## EXERCISE DETAILS
Print each line below verbatim, skipping every picture.

THE RECORDS below:

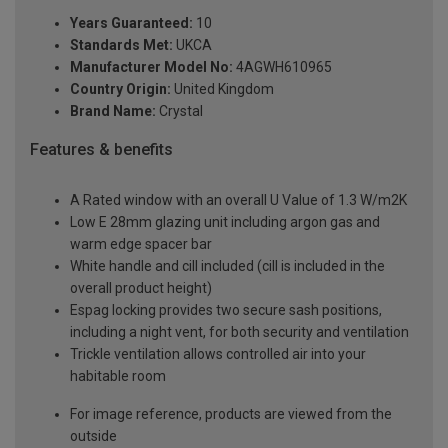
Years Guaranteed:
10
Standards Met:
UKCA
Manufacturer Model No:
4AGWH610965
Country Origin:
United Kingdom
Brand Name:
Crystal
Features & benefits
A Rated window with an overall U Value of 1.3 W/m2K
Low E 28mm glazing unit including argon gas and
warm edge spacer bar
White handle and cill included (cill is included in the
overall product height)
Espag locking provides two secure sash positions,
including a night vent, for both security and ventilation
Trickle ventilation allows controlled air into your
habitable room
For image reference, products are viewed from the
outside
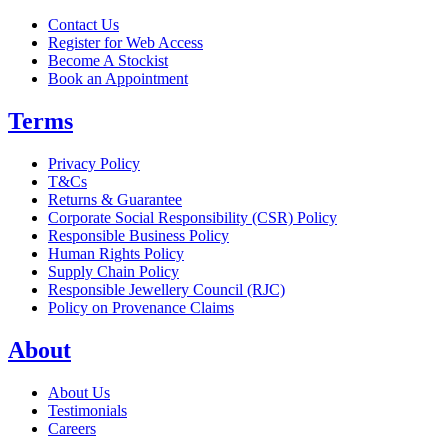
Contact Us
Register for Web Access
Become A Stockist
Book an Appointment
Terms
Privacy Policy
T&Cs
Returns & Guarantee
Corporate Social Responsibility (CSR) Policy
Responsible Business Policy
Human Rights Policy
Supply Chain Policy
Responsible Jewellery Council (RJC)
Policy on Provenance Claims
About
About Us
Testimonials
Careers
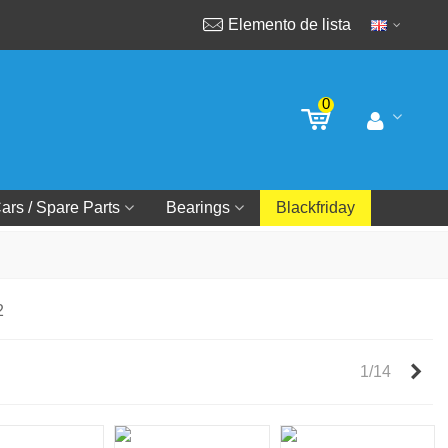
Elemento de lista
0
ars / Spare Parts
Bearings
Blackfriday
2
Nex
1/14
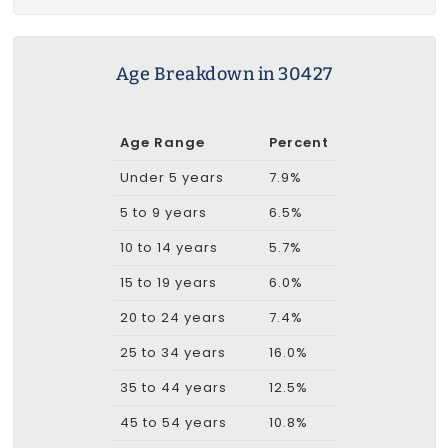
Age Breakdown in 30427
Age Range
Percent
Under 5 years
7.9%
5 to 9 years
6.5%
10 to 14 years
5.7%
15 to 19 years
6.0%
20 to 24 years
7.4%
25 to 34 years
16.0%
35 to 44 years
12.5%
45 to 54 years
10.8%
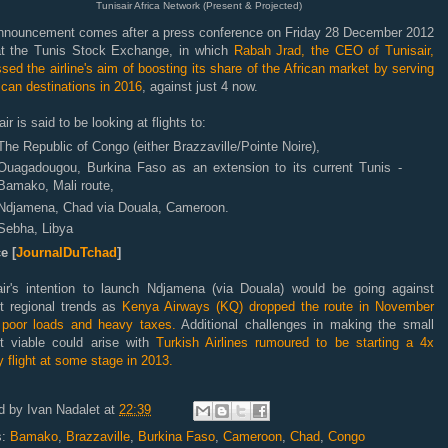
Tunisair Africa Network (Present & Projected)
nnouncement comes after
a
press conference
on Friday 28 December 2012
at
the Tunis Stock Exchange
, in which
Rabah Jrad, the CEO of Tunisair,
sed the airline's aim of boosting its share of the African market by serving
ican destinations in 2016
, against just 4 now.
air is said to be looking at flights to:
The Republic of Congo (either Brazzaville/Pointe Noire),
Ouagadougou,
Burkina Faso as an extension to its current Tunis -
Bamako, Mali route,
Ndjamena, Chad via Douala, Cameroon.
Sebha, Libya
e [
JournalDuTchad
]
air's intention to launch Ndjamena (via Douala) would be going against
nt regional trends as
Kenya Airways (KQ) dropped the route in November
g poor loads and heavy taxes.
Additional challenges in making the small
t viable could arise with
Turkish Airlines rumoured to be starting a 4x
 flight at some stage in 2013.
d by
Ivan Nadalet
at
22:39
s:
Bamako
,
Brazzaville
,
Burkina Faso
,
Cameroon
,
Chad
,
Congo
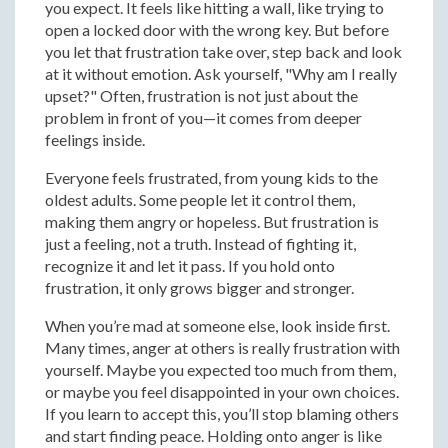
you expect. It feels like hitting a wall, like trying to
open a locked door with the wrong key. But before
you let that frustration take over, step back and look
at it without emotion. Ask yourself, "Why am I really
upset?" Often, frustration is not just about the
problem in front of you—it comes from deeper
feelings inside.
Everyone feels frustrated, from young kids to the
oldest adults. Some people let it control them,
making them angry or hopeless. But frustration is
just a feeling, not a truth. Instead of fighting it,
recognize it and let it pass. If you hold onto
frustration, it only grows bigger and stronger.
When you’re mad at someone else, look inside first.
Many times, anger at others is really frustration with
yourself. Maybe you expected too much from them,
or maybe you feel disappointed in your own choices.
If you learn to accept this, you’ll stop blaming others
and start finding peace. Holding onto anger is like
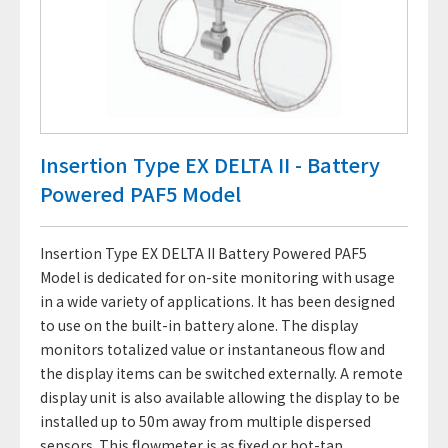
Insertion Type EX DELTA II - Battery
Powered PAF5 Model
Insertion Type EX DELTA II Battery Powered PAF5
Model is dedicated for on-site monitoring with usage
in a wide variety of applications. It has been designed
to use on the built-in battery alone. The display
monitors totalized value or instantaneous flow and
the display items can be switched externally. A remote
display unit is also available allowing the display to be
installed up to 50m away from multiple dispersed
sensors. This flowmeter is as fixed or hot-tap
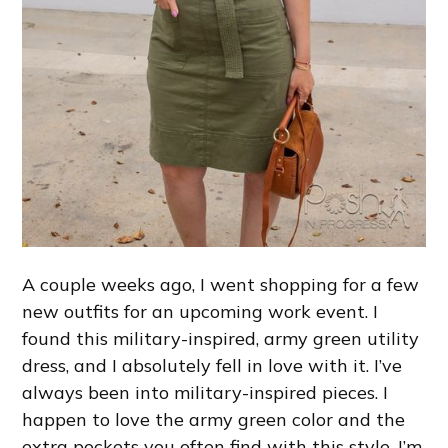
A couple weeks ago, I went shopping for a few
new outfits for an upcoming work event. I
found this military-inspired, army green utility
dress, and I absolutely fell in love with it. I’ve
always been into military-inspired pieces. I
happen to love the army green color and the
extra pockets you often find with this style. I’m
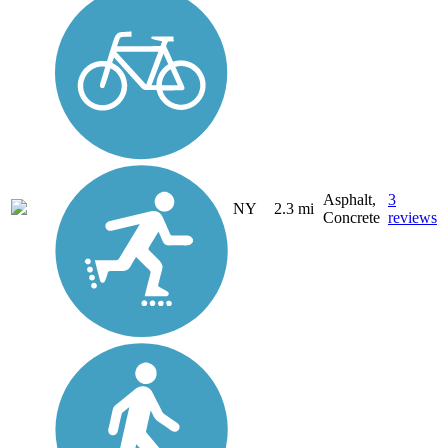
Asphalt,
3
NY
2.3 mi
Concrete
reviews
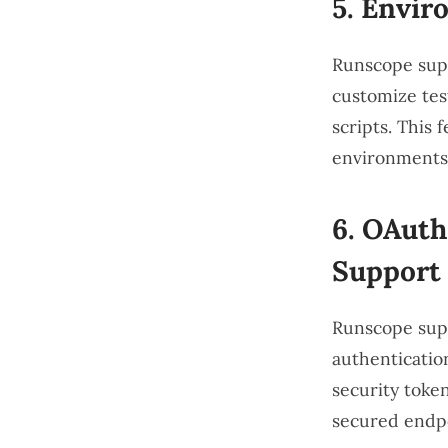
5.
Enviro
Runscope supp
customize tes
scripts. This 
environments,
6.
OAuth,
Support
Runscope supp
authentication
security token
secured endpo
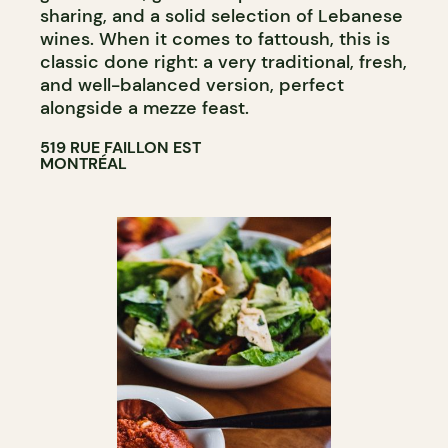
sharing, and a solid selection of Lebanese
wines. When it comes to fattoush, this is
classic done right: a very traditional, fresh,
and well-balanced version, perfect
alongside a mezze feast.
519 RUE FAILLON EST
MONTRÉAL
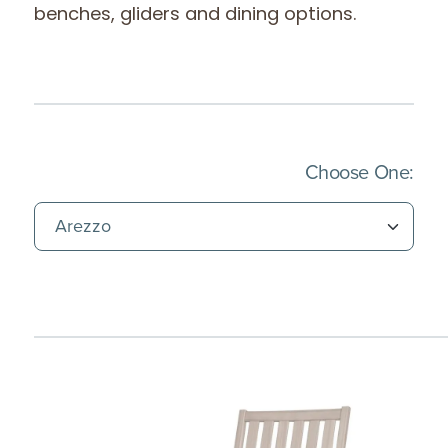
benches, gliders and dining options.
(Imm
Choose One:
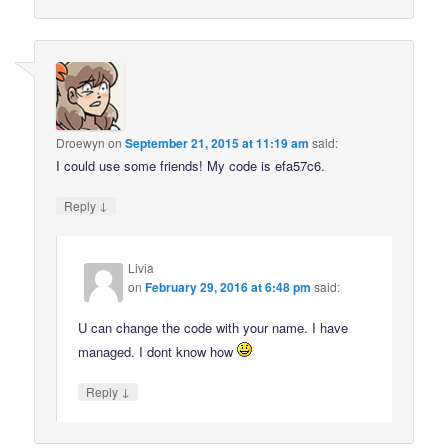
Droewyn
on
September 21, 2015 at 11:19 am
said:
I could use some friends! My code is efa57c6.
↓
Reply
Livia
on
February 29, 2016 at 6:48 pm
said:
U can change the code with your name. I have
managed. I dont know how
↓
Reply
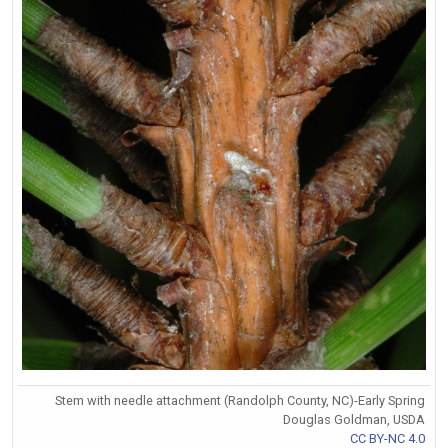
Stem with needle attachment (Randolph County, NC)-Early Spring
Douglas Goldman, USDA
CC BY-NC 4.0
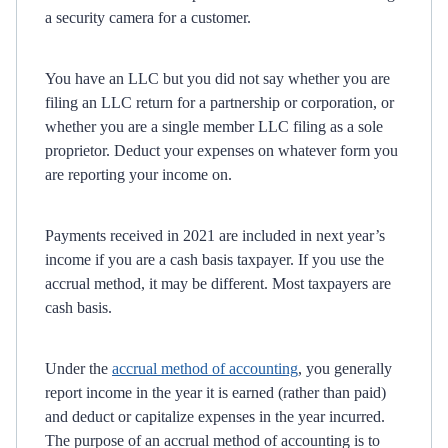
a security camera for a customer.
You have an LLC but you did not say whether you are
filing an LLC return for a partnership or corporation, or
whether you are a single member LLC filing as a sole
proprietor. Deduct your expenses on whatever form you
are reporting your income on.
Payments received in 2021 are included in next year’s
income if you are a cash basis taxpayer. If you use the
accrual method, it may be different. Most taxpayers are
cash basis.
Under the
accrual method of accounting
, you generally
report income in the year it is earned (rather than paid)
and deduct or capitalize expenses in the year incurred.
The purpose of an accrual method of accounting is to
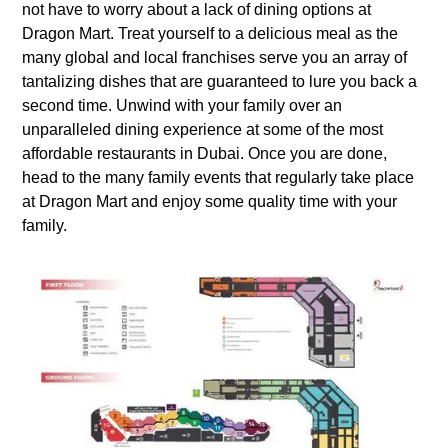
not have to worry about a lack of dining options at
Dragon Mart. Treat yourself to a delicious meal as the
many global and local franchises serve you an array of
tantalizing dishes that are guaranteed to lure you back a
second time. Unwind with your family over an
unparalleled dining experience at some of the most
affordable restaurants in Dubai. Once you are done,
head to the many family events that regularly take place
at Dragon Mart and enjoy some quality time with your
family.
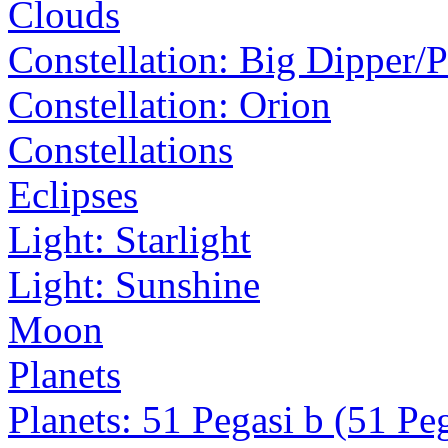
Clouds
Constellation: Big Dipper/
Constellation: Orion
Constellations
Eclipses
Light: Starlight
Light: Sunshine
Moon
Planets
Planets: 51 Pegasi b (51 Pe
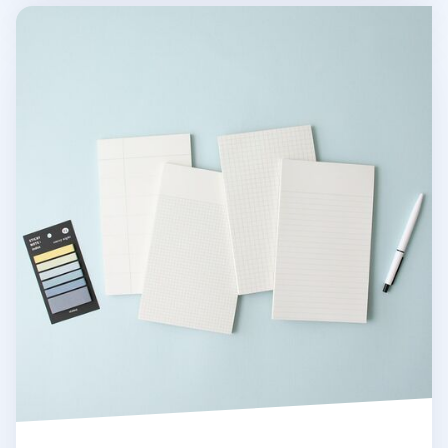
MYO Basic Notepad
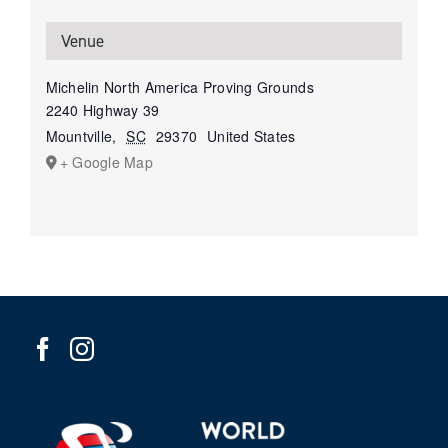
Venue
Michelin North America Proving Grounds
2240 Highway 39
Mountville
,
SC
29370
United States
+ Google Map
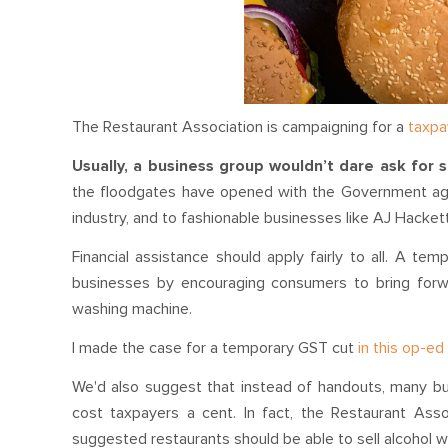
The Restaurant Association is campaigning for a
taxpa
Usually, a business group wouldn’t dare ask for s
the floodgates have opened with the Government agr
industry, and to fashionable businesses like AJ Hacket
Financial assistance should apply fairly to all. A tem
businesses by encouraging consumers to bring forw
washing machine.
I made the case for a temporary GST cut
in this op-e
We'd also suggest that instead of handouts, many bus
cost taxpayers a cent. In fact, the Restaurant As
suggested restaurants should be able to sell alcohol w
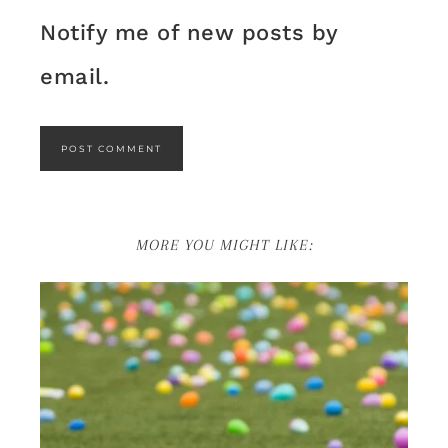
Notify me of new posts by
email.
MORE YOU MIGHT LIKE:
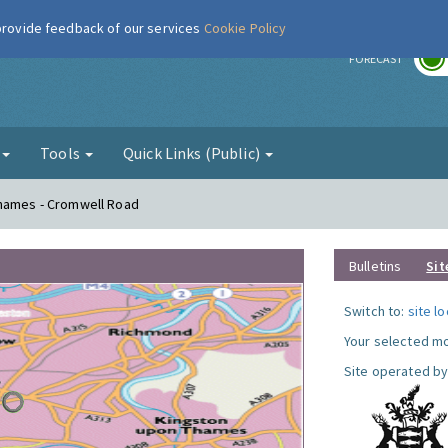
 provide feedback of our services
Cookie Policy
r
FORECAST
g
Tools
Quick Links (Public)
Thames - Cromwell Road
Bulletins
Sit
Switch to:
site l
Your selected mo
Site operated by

End of THE RECORDS.

## YOUR SOLUTION
Years Guaranteed:
10
Standards Met:
UKCA
Manufacturer Model No:
4AGWH610965
Country Origin:
United Kingdom
Brand Name:
Crystal
Features & benefits
A Rated window with an overall U Value of 1.3 W/m2K
Low E 28mm glazing unit including argon gas and
warm edge spacer bar
White handle and cill included (cill is included in the
overall product height)
Espag locking provides two secure sash positions,
including a night vent, for both security and ventilation
Trickle ventilation allows controlled air into your
habitable room
For image reference, products are viewed from the
outside
Contact Us
Register for Web Access
Become A Stockist
Book an Appointment
Terms
Privacy Policy
T&Cs
Returns & Guarantee
Corporate Social Responsibility (CSR) Policy
Responsible Business Policy
Human Rights Policy
Supply Chain Policy
Responsible Jewellery Council (RJC)
Policy on Provenance Claims
About
About Us
Testimonials
Careers
Elemento de lista
0
ars / Spare Parts
Bearings
Blackfriday
2
Nex
1/14
Age Breakdown in 30427
Age Range
Percent
Under 5 years
7.9%
5 to 9 years
6.5%
10 to 14 years
5.7%
15 to 19 years
6.0%
20 to 24 years
7.4%
25 to 34 years
16.0%
35 to 44 years
12.5%
45 to 54 years
10.8%
Tunisair Africa Network (Present & Projected)
nnouncement comes after
a
press conference
on Friday 28 December 2012
at
the Tunis Stock Exchange
, in which
Rabah Jrad, the CEO of Tunisair,
sed the airline's aim of boosting its share of the African market by serving
ican destinations in 2016
, against just 4 now.
air is said to be looking at flights to:
The Republic of Congo (either Brazzaville/Pointe Noire),
Ouagadougou,
Burkina Faso as an extension to its current Tunis -
Bamako, Mali route,
Ndjamena, Chad via Douala, Cameroon.
Sebha, Libya
e [
JournalDuTchad
]
air's intention to launch Ndjamena (via Douala) would be going against
nt regional trends as
Kenya Airways (KQ) dropped the route in November
g poor loads and heavy taxes.
Additional challenges in making the small
t viable could arise with
Turkish Airlines rumoured to be starting a 4x
 flight at some stage in 2013.
d by
Ivan Nadalet
at
22:39
s:
Bamako
,
Brazzaville
,
Burkina Faso
,
Cameroon
,
Chad
,
Congo
you expect. It feels like hitting a wall, like trying to
open a locked door with the wrong key. But before
you let that frustration take over, step back and look
at it without emotion. Ask yourself, "Why am I really
upset?" Often, frustration is not just about the
problem in front of you—it comes from deeper
feelings inside.
Everyone feels frustrated, from young kids to the
oldest adults. Some people let it control them,
making them angry or hopeless. But frustration is
just a feeling, not a truth. Instead of fighting it,
recognize it and let it pass. If you hold onto
frustration, it only grows bigger and stronger.
When you’re mad at someone else, look inside first.
Many times, anger at others is really frustration with
yourself. Maybe you expected too much from them,
or maybe you feel disappointed in your own choices.
If you learn to accept this, you’ll stop blaming others
and start finding peace. Holding onto anger is like
Insertion Type EX DELTA II - Battery
Powered PAF5 Model
Insertion Type EX DELTA II Battery Powered PAF5
Model is dedicated for on-site monitoring with usage
in a wide variety of applications. It has been designed
to use on the built-in battery alone. The display
monitors totalized value or instantaneous flow and
the display items can be switched externally. A remote
display unit is also available allowing the display to be
installed up to 50m away from multiple dispersed
sensors. This flowmeter is as fixed or hot-tap
A couple weeks ago, I went shopping for a few
new outfits for an upcoming work event. I
found this military-inspired, army green utility
dress, and I absolutely fell in love with it. I’ve
always been into military-inspired pieces. I
happen to love the army green color and the
extra pockets you often find with this style. I’m
Asphalt,
3
NY
2.3 mi
Concrete
reviews
5.
Enviro
Runscope supp
customize tes
scripts. This 
environments,
6.
OAuth,
Support
Runscope supp
authentication
security token
secured endpo
sharing, and a solid selection of Lebanese
wines. When it comes to fattoush, this is
classic done right: a very traditional, fresh,
and well-balanced version, perfect
alongside a mezze feast.
519 RUE FAILLON EST
MONTRÉAL
benches, gliders and dining options.
(Imm
Choose One:
Droewyn
on
September 21, 2015 at 11:19 am
said:
I could use some friends! My code is efa57c6.
↓
Reply
Livia
on
February 29, 2016 at 6:48 pm
said:
U can change the code with your name. I have
managed. I dont know how
↓
Reply
Stem with needle attachment (Randolph County, NC)-Early Spring
Douglas Goldman, USDA
CC BY-NC 4.0
a security camera for a customer.
You have an LLC but you did not say whether you are
filing an LLC return for a partnership or corporation, or
whether you are a single member LLC filing as a sole
proprietor. Deduct your expenses on whatever form you
are reporting your income on.
Payments received in 2021 are included in next year’s
income if you are a cash basis taxpayer. If you use the
accrual method, it may be different. Most taxpayers are
cash basis.
Under the
accrual method of accounting
, you generally
report income in the year it is earned (rather than paid)
and deduct or capitalize expenses in the year incurred.
The purpose of an accrual method of accounting is to
not have to worry about a lack of dining options at
Dragon Mart. Treat yourself to a delicious meal as the
many global and local franchises serve you an array of
tantalizing dishes that are guaranteed to lure you back a
second time. Unwind with your family over an
unparalleled dining experience at some of the most
affordable restaurants in Dubai. Once you are done,
head to the many family events that regularly take place
at Dragon Mart and enjoy some quality time with your
family.
Clouds
Constellation: Big Dipper/
Constellation: Orion
Constellations
Eclipses
Light: Starlight
Light: Sunshine
Moon
Planets
Planets: 51 Pegasi b (51 Pe
MYO Basic Notepad
Venue
Michelin North America Proving Grounds
2240 Highway 39
Mountville
,
SC
29370
United States
+ Google Map
The Restaurant Association is campaigning for a
taxpa
Usually, a business group wouldn’t dare ask for s
the floodgates have opened with the Government agr
industry, and to fashionable businesses like AJ Hacket
Financial assistance should apply fairly to all. A tem
businesses by encouraging consumers to bring forw
washing machine.
I made the case for a temporary GST cut
in this op-e
We'd also suggest that instead of handouts, many bus
cost taxpayers a cent. In fact, the Restaurant As
suggested restaurants should be able to sell alcohol w
Notify me of new posts by
email.
MORE YOU MIGHT LIKE:
 provide feedback of our services
Cookie Policy
r
FORECAST
g
Tools
Quick Links (Public)
Thames - Cromwell Road
Bulletins
Sit
Switch to:
site l
Your selected mo
Site operated by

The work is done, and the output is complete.